Sin conquista
ANG LEE invierte en su último filme la iconografía tradicional
JORDI BALLÓ - 03/02/2006
No se puede dudar de que Ang Lee es un director hábil donde los haya. Tiene una capacidad innata para hacer cine mainstream a partir de una idea que demuestra ser especialmente fértil y rentable, la del cruce de procedencias iconográficas entre Oriente y Occidente. En Tigre y dragón reivindicaba la levedad, la ligereza y lo aéreo dando a estos principios típicos del cine asiático la estructura narrativa del cine occidental. En Brokeback Mountain hace la operación inversa, y reelabora una idea del paisaje típica del arte chino, y también japonés, para trasplantarlo al cine americano clásico. Y este cruce produce chispas, que no hacen daño. Y por ello son al fin aceptadas y aclamadas.
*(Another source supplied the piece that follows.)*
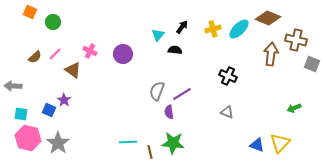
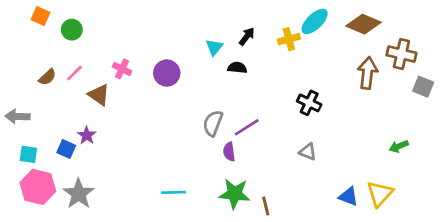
cyan ellipse: (239, 29) -> (315, 21), moved
brown line: (150, 152) -> (266, 206), moved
¿Cuál es la aportación de esta película? Fundamentalmente, la sustitución de la idea del paisaje como un territorio de conquista, típica del arte americano y particularmente del western, por otra visión más armónica, donde la naturaleza no es ajena a los personas, donde se recurre a ella para fundirse, para convivir, incluso para morir. Ésta es para mí la innovación fundamental. Lo importante no es que los dos hombres sientan una atracción distinta, que ya está contenida, en off, en los mejores westerns del cine clásico, sino que son capaces de construir un espacio natural para el amor y la fraternidad que queda incólume tras su paso, que no necesita ser hollado para hacerse visible. El espíritu del western es de conquista y así lo intuimos cuando un pistolero errático se confronta con el horizonte, cuando una familia de colonos parece sentir la hora de haber llegado, tras muchas didicultades, a la tierra prometida, o cuando un motorista desmelenado se detiene ante el trozo de desierto con el que ha combatido a base de velocidad y destreza. La mirada de todos ellos sobre el territorio es de posesión: aquello que está a la vista es su Olimpo, aunque sea fugaz, aunque pueda ser intercambiable por nuevos nomadismos. Y gran parte del cine americano, su casi totalidad, nos ha hecho sentir esta filosofía de vida sólo con la construcción visual de la confrontación entre hombre y horizonte. En Brokeback Mountain,en cambio, el paisaje se vive, se siente, acoge, y puede ser, como en La balada de Narayama,el espacio del acto final.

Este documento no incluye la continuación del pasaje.